» **PROBLEM TO WORK ON**:
Find the string "виолончель" in the entries and copy each line that has it.
—————
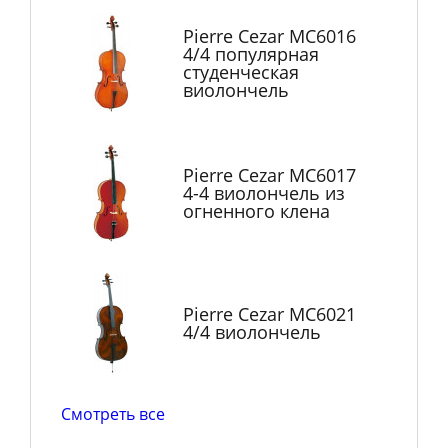
Pierre Cezar MC6016
4/4 популярная
студенческая
виолончель
Pierre Cezar MC6017
4-4 виолончель из
огненного клена
Pierre Cezar MC6021
4/4 виолончель
Смотреть все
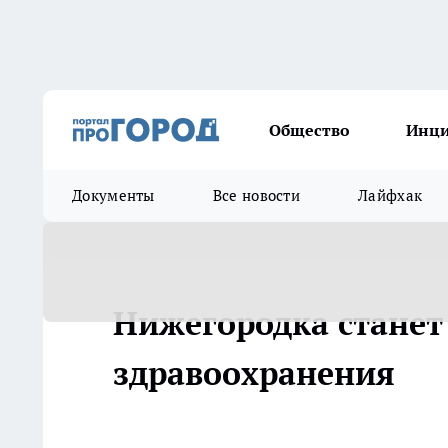
Общество
Инц
Документы
Все новости
Лайфхак
Нижегородка станет
здравоохранения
—————
» **WRITTEN SOLUTION**:
виолончель
4-4 виолончель из
4/4 виолончель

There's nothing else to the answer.